Drugs, debauchery and the making of an extraordinary Prime Minister: For years rumours have dogged him. Now, the truth about the shockingly
Shocking claims emerge of David Cameron‘s university days in new book
- Call Me Dave: The Unauthorised Biography is written by Michael Ashcroft
- Dinner party guest claims to have seen cocaine in the Cameron household
- But source did not see either Cameron or his wife Samantha take the drug
Dragging on their joints as they sprawled on the floor were the future Prime Minister, David Cameron; James Fergusson — later to become a distinguished writer; and James Delingpole, now a high-profile Right-wing journalist.
The setting was Delingpole’s room in Peckwater Quad, one of the finest quadrangles in Oxford’s Christ Church college. Often, the trio would be listening to the Seventies rock band Supertramp, and bantering inconsequentially about their love lives while getting stoned.

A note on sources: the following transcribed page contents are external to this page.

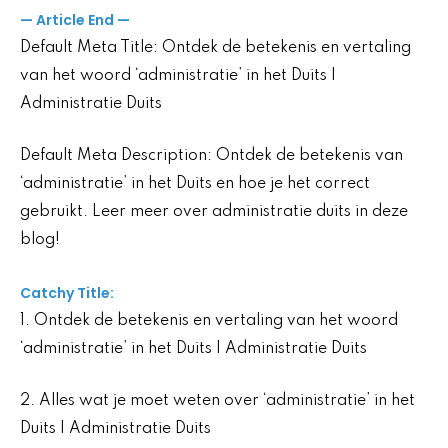
— Article End —
Default Meta Title: Ontdek de betekenis en vertaling
van het woord ‘administratie’ in het Duits |
Administratie Duits
Default Meta Description: Ontdek de betekenis van
‘administratie’ in het Duits en hoe je het correct
gebruikt. Leer meer over administratie duits in deze
blog!
Catchy Title:
1. Ontdek de betekenis en vertaling van het woord
‘administratie’ in het Duits | Administratie Duits
2. Alles wat je moet weten over ‘administratie’ in het
Duits | Administratie Duits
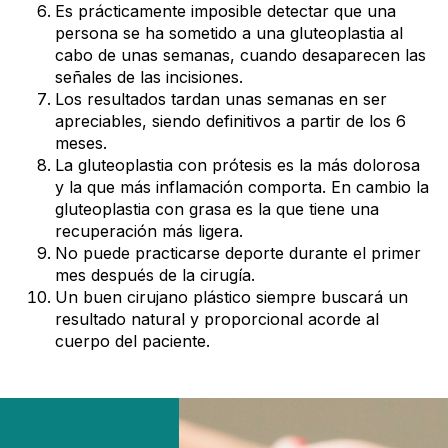
Es prácticamente imposible detectar que una
persona se ha sometido a una gluteoplastia al
cabo de unas semanas, cuando desaparecen las
señales de las incisiones.
Los resultados tardan unas semanas en ser
apreciables, siendo definitivos a partir de los 6
meses.
La gluteoplastia con prótesis es la más dolorosa
y la que más inflamación comporta. En cambio la
gluteoplastia con grasa es la que tiene una
recuperación más ligera.
No puede practicarse deporte durante el primer
mes después de la cirugía.
Un buen cirujano plástico siempre buscará un
resultado natural y proporcional acorde al
cuerpo del paciente.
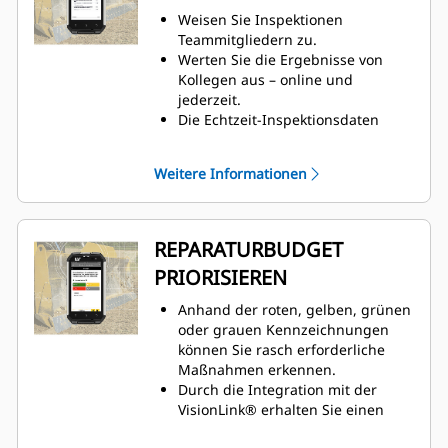
Weisen Sie Inspektionen
Teammitgliedern zu.
Werten Sie die Ergebnisse von
Kollegen aus – online und
jederzeit.
Die Echtzeit-Inspektionsdaten
lassen sich anzeigen,
aufbewahren und drucken.
Weitere Informationen
Nutzen Sie Cat Inspect Web, die
ergänzende Webanwendung für
Cat Inspect, wenn Sie an Ihrem PC
arbeiten.
REPARATURBUDGET
PRIORISIEREN
Anhand der roten, gelben, grünen
oder grauen Kennzeichnungen
können Sie rasch erforderliche
Maßnahmen erkennen.
Durch die Integration mit der
VisionLink® erhalten Sie einen
Überblick über die Inspektionen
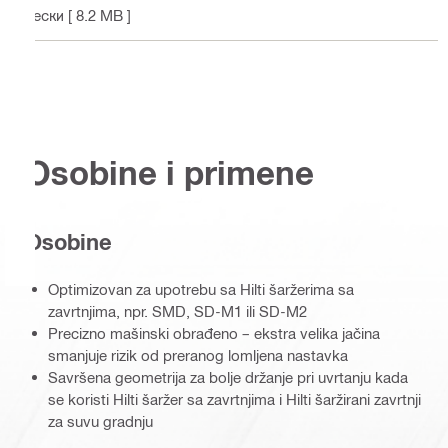
лески
[ 8.2 MB ]
Osobine i primene
Osobine
Optimizovan za upotrebu sa Hilti šaržerima sa
zavrtnjima, npr. SMD, SD-M1 ili SD-M2
Precizno mašinski obrađeno – ekstra velika jačina
smanjuje rizik od preranog lomljena nastavka
Savršena geometrija za bolje držanje pri uvrtanju kada
se koristi Hilti šaržer sa zavrtnjima i Hilti šaržirani zavrtnji
za suvu gradnju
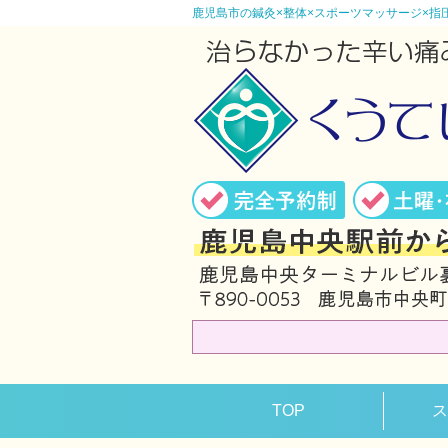
鹿児島市の鍼灸×整体×スポーツマッサージ×指
TOP
ス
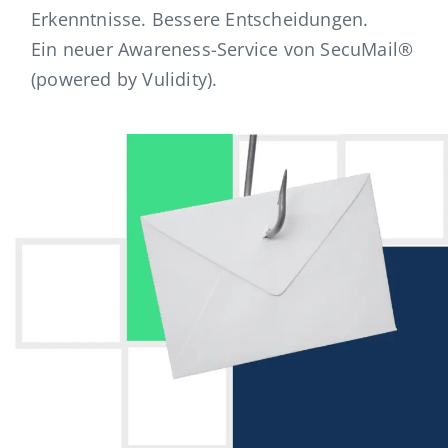
Erkenntnisse. Bessere Entscheidungen.
Ein neuer Awareness-Service von SecuMail®
(powered by Vulidity).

They even gave themselves a name: The Flam Club. (A flam is a succession of rapid drum beats, which often feature in Supertramp tracks.)
‘My drug of choice was weed [marijuana] — and I smoked weed with Dave because James’s drug of choice was also weed,’ says Delingpole. ‘So he and James would come round to my room and the three of us would listen to Supertramp albums.
‘I had a room on the top floor, and we’d all sit on the floor and smoke dope.’
It wasn’t the first time Cameron had experimented with cannabis. At Eton, he’d been ‘busted’ for taking the drug, and narrowly avoided being expelled just a few weeks before he was due to sit his O-levels. It was sufficiently serious for police to be called in, and seven boys were expelled.
Friends, however, say that Cameron was only a bit-player — normally, according to one Eton contemporary, James Deen: ‘He was quite goody-goody.
Like many boys before him, he may well have been influenced by his peers. At Oxford, he’d gravitated towards Fergusson — who was studying English with Delingpole at Christ Church — because he knew him from Eton.
Although they had very different personalities, the three became firm friends in the mid-Eighties.
Fergusson, according to Delingpole, ‘had just come back from Guatemala and El Salvador — and had long hair and he’d strum his guitar. Dave and I used to tease him for being a f***ing hippy.’
There’s no suggestion Cameron ever had anything more than the occasional joint while at Oxford, where he was studying politics, philosophy and economics.
Indeed, Delingpole says that even if Cameron had fancied something stronger, class-A drugs were hard to find. ‘I’d have been doing class-A if they were available — they just weren’t,’ he insists.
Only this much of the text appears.